A 2 Group (HR, LR) by 3 Visit (mean age: 7, 14, 24 months) ANOVA on MCDI vocabulary difference scores revealed significant main effects of Visit, F(1.49,150.25) = 160.30, p < .001, η 2 = .61 and Group, F(1,101) = 9.08, p = .003, η 2 = .08, and a significant interaction term, F(1.49,150.25) = 3.88, p = .034, η 2 = .61 (with the latter non-significant, p = .059, η 2 = .04, when data did not include EM imputation). The intercept term was significantly different from zero, F(1,101) = 872.62, p < .001, η 2 = .90, indicating overall receptive advantage over expressive vocabulary (i.e., non-zero difference scores). LR infants demonstrated consistently greater receptive advantage compared to HR infants (p = .003). Though both groups showed increasing magnitude of receptive advantage from Visits 1 to 2 (all pair-wise p values <.001), HR infants continued this pattern of increasing magnitude to Visit 3 (p < .001), while for LR infants, change from Visits 2 to 3 did not reach significance (p = .066).

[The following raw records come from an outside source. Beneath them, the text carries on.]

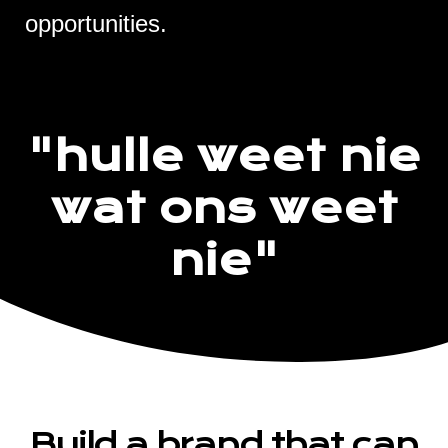
opportunities.
"hulle weet nie
wat ons weet
nie"
Build a brand that can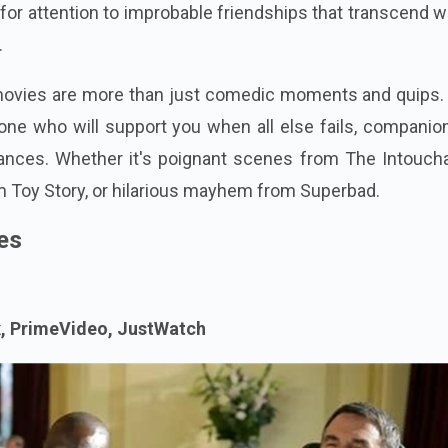
for attention to improbable friendships that transcend w
.
vies are more than just comedic moments and quips.
ne who will support you when all else fails, companion
nces. Whether it's poignant scenes from The Intoucha
 Toy Story, or hilarious mayhem from Superbad.
es
x, PrimeVideo, JustWatch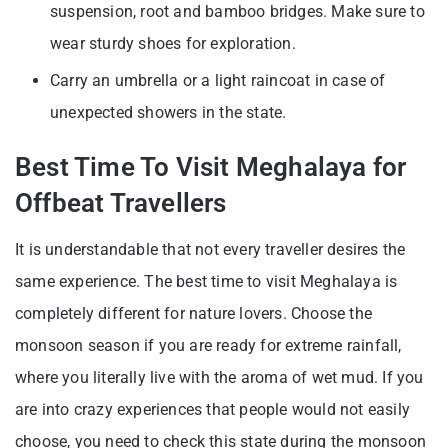
suspension, root and bamboo bridges. Make sure to
wear sturdy shoes for exploration.
Carry an umbrella or a light raincoat in case of
unexpected showers in the state.
Best Time To Visit Meghalaya for
Offbeat Travellers
It is understandable that not every traveller desires the
same experience. The best time to visit Meghalaya is
completely different for nature lovers. Choose the
monsoon season if you are ready for extreme rainfall,
where you literally live with the aroma of wet mud. If you
are into crazy experiences that people would not easily
choose, you need to check this state during the monsoon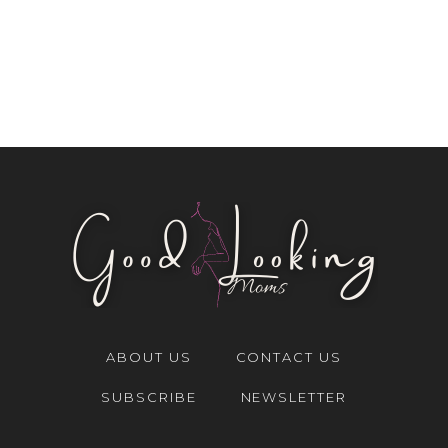
ABOUT US
CONTACT US
SUBSCRIBE
NEWSLETTER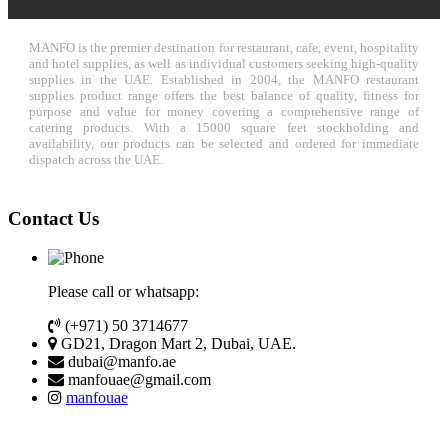
MANFO is the premier destination for restaurant, cafe, event, hospitality
and hotel supplies, as well as individual customers seeking high-quality
supplies in the UAE. Established in 2004, the MANFO restaurant
supplies product range offers the best balance of quality, fitness for
purpose and value for money covering a comprehensive range of
catering products. With a 15000 square feet stockholding and
availability, our products can be selected and ordered for immediate
dispatch across the UAE.
Contact Us
Please call or whatsapp:
(+971) 50 3714677
GD21, Dragon Mart 2, Dubai, UAE.
dubai@manfo.ae
manfouae@gmail.com
manfouae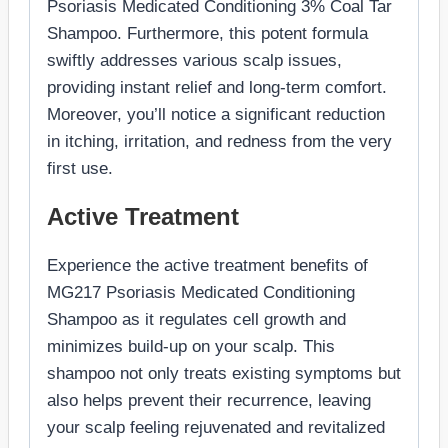
Psoriasis Medicated Conditioning 3% Coal Tar
Shampoo. Furthermore, this potent formula
swiftly addresses various scalp issues,
providing instant relief and long-term comfort.
Moreover, you’ll notice a significant reduction
in itching, irritation, and redness from the very
first use.
Active Treatment
Experience the active treatment benefits of
MG217 Psoriasis Medicated Conditioning
Shampoo as it regulates cell growth and
minimizes build-up on your scalp. This
shampoo not only treats existing symptoms but
also helps prevent their recurrence, leaving
your scalp feeling rejuvenated and revitalized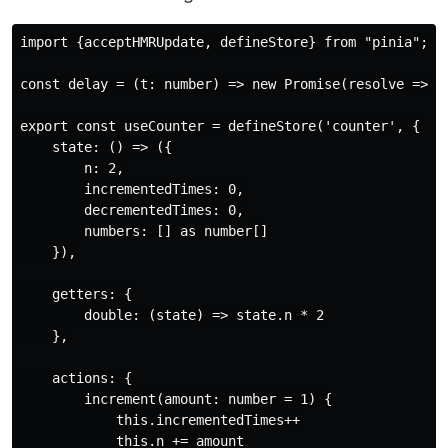
import {acceptHMRUpdate, defineStore} from "pinia";

const delay = (t: number) => new Promise(resolve => se
export const useCounter = defineStore('counter', {

    state: () => ({

        n: 2,

        incrementedTimes: 0,

        decrementedTimes: 0,

        numbers: [] as number[]

    }),

    getters: {

        double: (state) => state.n * 2

    },

    actions: {

        increment(amount: number = 1) {

            this.incrementedTimes++

            this.n += amount
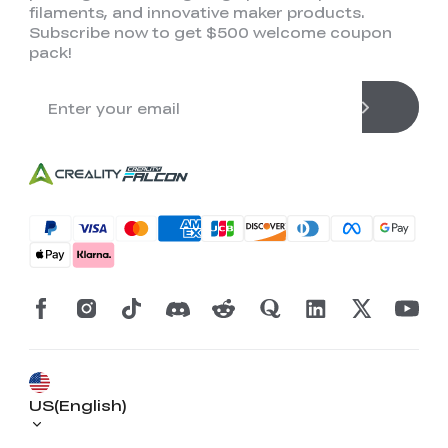
filaments, and innovative maker products.
Subscribe now to get $500 welcome coupon
pack!
US(English)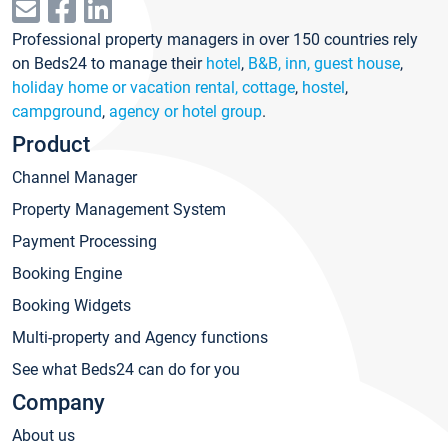
Professional property managers in over 150 countries rely
on Beds24 to manage their
hotel
,
B&B, inn, guest house
,
holiday home or vacation rental, cottage
,
hostel
,
campground
,
agency or hotel group
.
Product
Channel Manager
Property Management System
Payment Processing
Booking Engine
Booking Widgets
Multi-property and Agency functions
See what Beds24 can do for you
Company
About us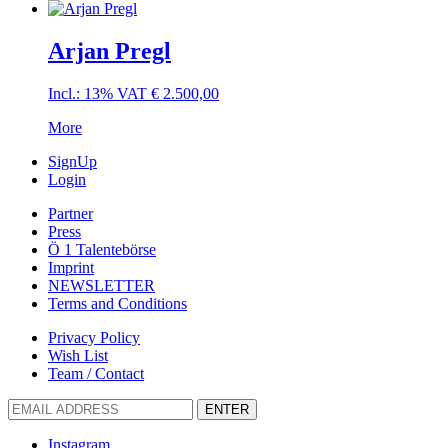
Arjan Pregl
Incl.: 13% VAT
€
2.500,00
More
SignUp
Login
Partner
Press
Ö 1 Talentebörse
Imprint
NEWSLETTER
Terms and Conditions
Privacy Policy
Wish List
Team / Contact
ENTER
Instagram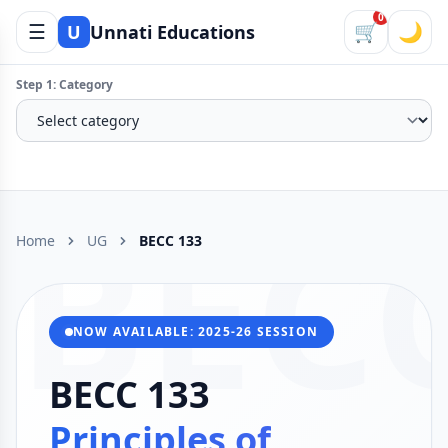
0
☰
🛒
🌙
U
Unnati Educations
Step 1: Category
BEC
Home
UG
BECC 133
NOW AVAILABLE: 2025-26 SESSION
BECC 133
Principles of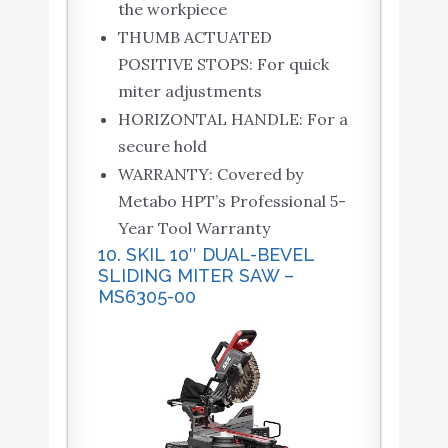
the workpiece
THUMB ACTUATED
POSITIVE STOPS: For quick
miter adjustments
HORIZONTAL HANDLE: For a
secure hold
WARRANTY: Covered by
Metabo HPT’s Professional 5-
Year Tool Warranty
10. SKIL 10″ DUAL-BEVEL
SLIDING MITER SAW –
MS6305-00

A similar analysis retaining LR infants but separating HR infants by outcome subgroup revealed significant main effects of Visit, F(1.49,145.74) = 111.16, p < .001, η 2 = .53 and Subgroup F(3,98) = 4.09, p = .009, η 2 = .11, and an interaction term which just failed to reach significance, F(4.46,145.74) = 2.34, p = .051, η 2 = .07 (significant at p = .027, η 2 = .10, when analysis did not include EM imputation). Again, the intercept term was significantly different from zero, F(1,98) = 584.69, p < .001, η 2 = .86. HR-ASD infants presented significantly reduced receptive vocabulary advantaged compared to LR infants (p = .012) with other HR outcome subgroups not significantly different to either of these. While all subgroups displayed increasing magnitude of receptive advantage across Visits (all pair-wise p values <.001), change from Visit 2 to 3 was significant only for HR-Typical infants (p < .001), non-significant for LR infants (p = .066, as already reported) for HR-Atypical and HR-ASD subgroups (both p ≥ .157). Figure 1 depicts these effects, presenting group and subgroup mean difference scores (untransformed data).

Fig. 1
figure 1

Mean raw (untransformed) receptive-expressive difference scores (MacArthur-Bates Communication Development Inventories; Fenson et al. 1992) for two risk-groups, and for four outcome subgroups, across three visits. Error bars represent ×2 SE

MSEL Direct-Assessment Language AE Difference Scores

A 2 Group (HR, LR) by 4 Visit (mean age: 7, 14, 24, 38 months) ANOVA on MSEL AE difference scores revealed a significant main effect of Visit, F(2.27,229.70) = 5.56, p = .003, η 2 = .05, but none for Group, F(1,101) = .002, p = .964, η 2 = .00, nor any interaction term, F(2.27,229.70) = .23, p = .820, η 2 = .00. While the intercept term was not significantly different from zero, F(1,101) = 1.58, p = .212, η 2 = .02, indicating overall lack of difference between receptive and expressive AEs, at Visit 3, scores evidenced generally greater receptive than expressive AE (i.e., positive mean difference), whereas Visit 1 and 4 scores evidenced generally greater expressive than receptive AE (i.e., negative mean difference; pair-wise p values ≤.014; though these effects became non-significant when NV ability was statistically controlled).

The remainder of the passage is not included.